Try it ▸
Once the records below have been read, copy them all out exactly.

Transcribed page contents
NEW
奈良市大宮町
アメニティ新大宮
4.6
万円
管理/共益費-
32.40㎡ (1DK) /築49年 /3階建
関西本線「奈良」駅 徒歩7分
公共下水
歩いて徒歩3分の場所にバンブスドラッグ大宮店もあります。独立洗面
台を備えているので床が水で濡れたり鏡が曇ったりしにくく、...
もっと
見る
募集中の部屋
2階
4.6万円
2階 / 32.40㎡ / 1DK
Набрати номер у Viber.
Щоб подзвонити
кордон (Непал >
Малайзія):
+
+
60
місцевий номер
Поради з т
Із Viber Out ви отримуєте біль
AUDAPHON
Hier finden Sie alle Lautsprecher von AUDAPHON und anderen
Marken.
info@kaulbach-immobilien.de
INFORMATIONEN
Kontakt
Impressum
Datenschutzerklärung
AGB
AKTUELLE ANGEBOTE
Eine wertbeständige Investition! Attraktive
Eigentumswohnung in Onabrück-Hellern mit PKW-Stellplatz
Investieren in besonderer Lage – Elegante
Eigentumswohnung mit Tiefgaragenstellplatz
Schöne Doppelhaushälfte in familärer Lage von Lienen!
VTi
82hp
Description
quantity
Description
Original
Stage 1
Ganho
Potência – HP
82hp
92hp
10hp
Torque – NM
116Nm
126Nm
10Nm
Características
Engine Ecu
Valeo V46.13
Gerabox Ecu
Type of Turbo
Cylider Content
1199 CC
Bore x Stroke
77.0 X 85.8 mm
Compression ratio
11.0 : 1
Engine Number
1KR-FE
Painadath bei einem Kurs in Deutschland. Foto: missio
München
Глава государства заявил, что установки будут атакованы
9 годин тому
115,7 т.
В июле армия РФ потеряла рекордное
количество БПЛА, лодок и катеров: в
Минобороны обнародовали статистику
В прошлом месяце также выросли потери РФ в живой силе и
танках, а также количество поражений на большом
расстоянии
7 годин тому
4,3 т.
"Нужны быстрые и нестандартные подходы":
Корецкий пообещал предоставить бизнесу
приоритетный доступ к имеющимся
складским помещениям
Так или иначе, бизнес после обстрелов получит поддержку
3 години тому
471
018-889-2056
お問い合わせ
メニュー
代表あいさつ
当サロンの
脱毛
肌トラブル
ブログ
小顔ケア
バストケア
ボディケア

Answer section ▸
NEW
奈良市大宮町
アメニティ新大宮
4.6
万円
管理/共益費-
32.40㎡ (1DK) /築49年 /3階建
関西本線「奈良」駅 徒歩7分
公共下水
歩いて徒歩3分の場所にバンブスドラッグ大宮店もあります。独立洗面
台を備えているので床が水で濡れたり鏡が曇ったりしにくく、...
もっと
見る
募集中の部屋
2階
4.6万円
2階 / 32.40㎡ / 1DK
Набрати номер у Viber.
Щоб подзвонити
кордон (Непал >
Малайзія):
+
+
60
місцевий номер
Поради з т
Із Viber Out ви отримуєте біль
AUDAPHON
Hier finden Sie alle Lautsprecher von AUDAPHON und anderen
Marken.
info@kaulbach-immobilien.de
INFORMATIONEN
Kontakt
Impressum
Datenschutzerklärung
AGB
AKTUELLE ANGEBOTE
Eine wertbeständige Investition! Attraktive
Eigentumswohnung in Onabrück-Hellern mit PKW-Stellplatz
Investieren in besonderer Lage – Elegante
Eigentumswohnung mit Tiefgaragenstellplatz
Schöne Doppelhaushälfte in familärer Lage von Lienen!
VTi
82hp
Description
quantity
Description
Original
Stage 1
Ganho
Potência – HP
82hp
92hp
10hp
Torque – NM
116Nm
126Nm
10Nm
Características
Engine Ecu
Valeo V46.13
Gerabox Ecu
Type of Turbo
Cylider Content
1199 CC
Bore x Stroke
77.0 X 85.8 mm
Compression ratio
11.0 : 1
Engine Number
1KR-FE
Painadath bei einem Kurs in Deutschland. Foto: missio
München
Глава государства заявил, что установки будут атакованы
9 годин тому
115,7 т.
В июле армия РФ потеряла рекордное
количество БПЛА, лодок и катеров: в
Минобороны обнародовали статистику
В прошлом месяце также выросли потери РФ в живой силе и
танках, а также количество поражений на большом
расстоянии
7 годин тому
4,3 т.
"Нужны быстрые и нестандартные подходы":
Корецкий пообещал предоставить бизнесу
приоритетный доступ к имеющимся
складским помещениям
Так или иначе, бизнес после обстрелов получит поддержку
3 години тому
471
018-889-2056
お問い合わせ
メニュー
代表あいさつ
当サロンの
脱毛
肌トラブル
ブログ
小顔ケア
バストケア
ボディケア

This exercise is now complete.